>>>
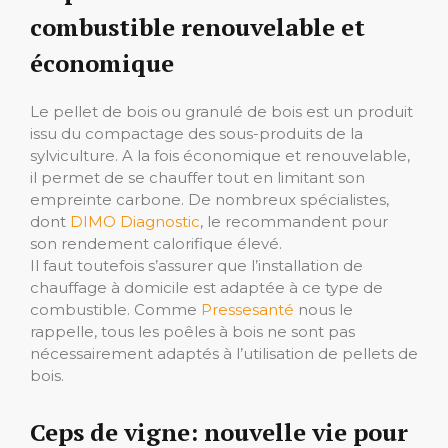
combustible renouvelable et
économique
Le pellet de bois ou granulé de bois est un produit
issu du compactage des sous-produits de la
sylviculture. A la fois économique et renouvelable,
il permet de se chauffer tout en limitant son
empreinte carbone. De nombreux spécialistes,
dont
DIMO Diagnostic
, le recommandent pour
son rendement calorifique élevé.
Il faut toutefois s’assurer que l’installation de
chauffage à domicile est adaptée à ce type de
combustible. Comme
Pressesanté
nous le
rappelle, tous les poêles à bois ne sont pas
nécessairement adaptés à l’utilisation de pellets de
bois.
Ceps de vigne: nouvelle vie pour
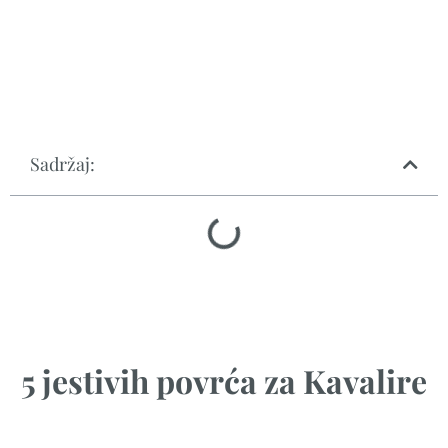
Sadržaj:
5 jestivih povrća za Kavalire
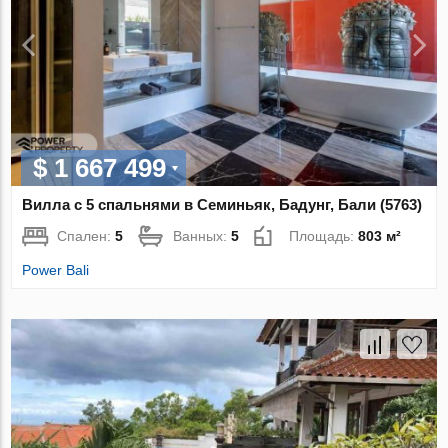
$ 1 667 499
Вилла с 5 спальнями в Семиньяк, Бадунг, Бали (5763)
Спален:
5
Ванных:
5
Площадь:
803 м²
Power Bali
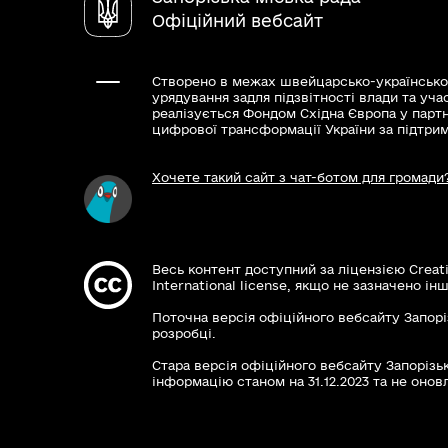
Офіційний вебсайт
Створено в межах швейцарсько-українсько
урядування задля підзвітності влади та уча
реалізується Фондом Східна Європа у парт
цифрової трансформації України за підтри
Хочете такий сайт з чат-ботом для громади
Весь контент доступний за ліцензією Creat
International license, якщо не зазначено інш
Поточна версія офіційного вебсайту Запорі
розробці.
Стара версія офіційного вебсайту Запорізьк
інформацію станом на 31.12.2023 та не оновл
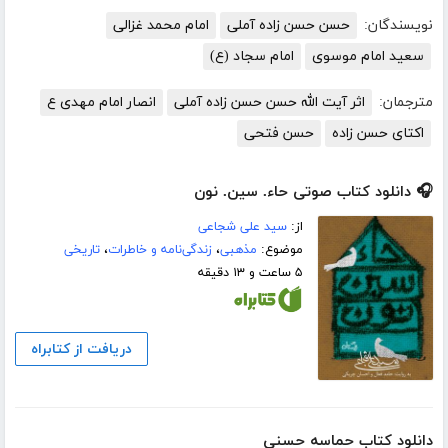
نویسندگان:
حسن حسن زاده آملی
امام محمد غزالی
سعید امام موسوی
امام سجاد (ع)
مترجمان:
اثر آیت الله حسن حسن زاده آملی
انصار امام مهدی ع
اكتای حسن زاده
حسن فتحی
🎧 دانلود کتاب صوتی حاء. سین. نون
از:
سید علی شجاعی
موضوع:
مذهبی
،
زندگی‌نامه و خاطرات
،
تاریخی
۵ ساعت و ۱۳ دقیقه
دریافت از کتابراه
دانلود کتاب حماسه حسنی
<<<
Give back exactly the lines starting at the one with "امام محمد غزالی" and running to the end of the listing. Include both ends.

§ **TASK OUTPUT**:
امام محمد غزالی
سعید امام موسوی
امام سجاد (ع)
مترجمان:
اثر آیت الله حسن حسن زاده آملی
انصار امام مهدی ع
اكتای حسن زاده
حسن فتحی
🎧 دانلود کتاب صوتی حاء. سین. نون
از:
سید علی شجاعی
موضوع:
مذهبی
،
زندگی‌نامه و خاطرات
،
تاریخی
۵ ساعت و ۱۳ دقیقه
دریافت از کتابراه
دانلود کتاب حماسه حسنی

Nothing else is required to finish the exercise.